The mouth is responsible for the initial mechanical degradation of nutritious food. There is also a small amount of enzymatic degradation, as the salivary glands release amylase, which breaks down complex carbohydrates into simple sugars. Once the food has been sufficiently ground up and moistened, it is moved to the back of the mouth and swallowed.
The esophagus has the simple task of moving swallowed food from the mouth-pharynx area into the stomach. It accomplishes this through peristalsis. This is the muscular movement of food through a wave effect that effectively forces food towards the muscle. Peristalsis is also responsible for allowing humans to swallow while hanging upside-down.
The stomach is the next stop on the gastrointestinal tract. It is important to note the junction between the esophagus and the stomach is controlled by a muscular structure known as the sphincter. This ringlike muscle keeps the path to the stomach closed so that the highly degradative acids and enzymes in the stomach do not harm the esophagus. Once the peristalsis wave gets to the sphincter, however, it relaxes and allows the food to pass through.
Here, the stomach muscles further crush the food while the enzymes that the stomach lining secretes degrade the present proteins. The most notable enzyme here is pepsin, which must reside in an extremely acidic environment to act properly. In order to achieve the low pH pepsin requires, the stomach secretes hydrochloric acid (HCl) into the lumen (empty space). The benefits of this are two-fold: not only does it promote pepsin activity, but it also effectively kills most biological organisms that have survived the mastication (chewing) and peristalsis processes.
The small intestine is actually quite large, stretching up to twenty feet of length in humans, and is divided up into three total sections:
- duodenum (9-10 inches)
- jejunum (8 feet approx)
- ileum (11-12 feet)
After the food has been digested to a certain degree, it is referred to as chyme. This thick semifluid collection of partially digested food is ejected from the stomach through the pyloric sphincter into the first section, called the duodenum.
This section is the shortest but most important part of the small intestine. It performs the most chemical digestion than any other part of the digestive system. It causes the release of a myriad of digestive enzymes, including amylase, trypsin and lipase. It is also responsible for signaling important biological factors such as bile, which helps with the digestion of fats, and chemicals like bicarbonate, which raises the pH of the previously acidic chyme to a suitable level for trypsin’s function.

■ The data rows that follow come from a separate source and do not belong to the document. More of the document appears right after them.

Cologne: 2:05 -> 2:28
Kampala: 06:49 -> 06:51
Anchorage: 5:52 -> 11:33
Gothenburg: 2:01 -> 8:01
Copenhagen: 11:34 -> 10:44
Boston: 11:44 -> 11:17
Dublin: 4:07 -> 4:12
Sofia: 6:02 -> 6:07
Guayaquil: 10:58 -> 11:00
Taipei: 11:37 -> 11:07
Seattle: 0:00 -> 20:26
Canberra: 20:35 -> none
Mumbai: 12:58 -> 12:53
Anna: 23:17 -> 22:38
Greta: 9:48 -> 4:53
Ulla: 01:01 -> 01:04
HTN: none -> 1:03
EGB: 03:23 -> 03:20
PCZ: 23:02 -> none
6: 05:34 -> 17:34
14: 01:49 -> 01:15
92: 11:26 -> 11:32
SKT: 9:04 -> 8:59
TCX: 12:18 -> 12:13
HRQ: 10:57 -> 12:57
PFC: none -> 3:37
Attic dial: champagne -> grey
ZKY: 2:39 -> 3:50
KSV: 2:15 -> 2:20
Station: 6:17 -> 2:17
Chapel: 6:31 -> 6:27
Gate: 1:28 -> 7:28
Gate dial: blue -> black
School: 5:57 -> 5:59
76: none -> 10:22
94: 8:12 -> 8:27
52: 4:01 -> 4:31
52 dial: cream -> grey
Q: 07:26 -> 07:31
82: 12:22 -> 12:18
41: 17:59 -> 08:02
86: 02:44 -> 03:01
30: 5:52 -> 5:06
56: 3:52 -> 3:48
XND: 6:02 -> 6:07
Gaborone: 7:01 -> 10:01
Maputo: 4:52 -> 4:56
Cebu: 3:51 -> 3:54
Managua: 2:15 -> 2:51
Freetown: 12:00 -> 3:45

The jejunum and ileum sections of the small intestine follow the duodenum and are designed to have incredibly high surface-areas. These compose of the majority of the length of the small intestine and allow for extremely high rates of absorption of digested material.
The final part of the digestive system is the large intestine. This section of intestine is much shorter than the small intestine, but larger in diameter. The primary functions of the large intestine are to reabsorb water and indigestible food matter such as vitamins, as well as to pass along waste material for eventual elimination in the rectum.
Many types of bacteria live within the large intestine and are helpful to the human host. Some produce Vitamin K and Biotin that is readily absorbed and can make a significant contribution if that particular person’s vitamin intake is low. However, some bacteria can be a nuisance by producing gas that causes flatulence.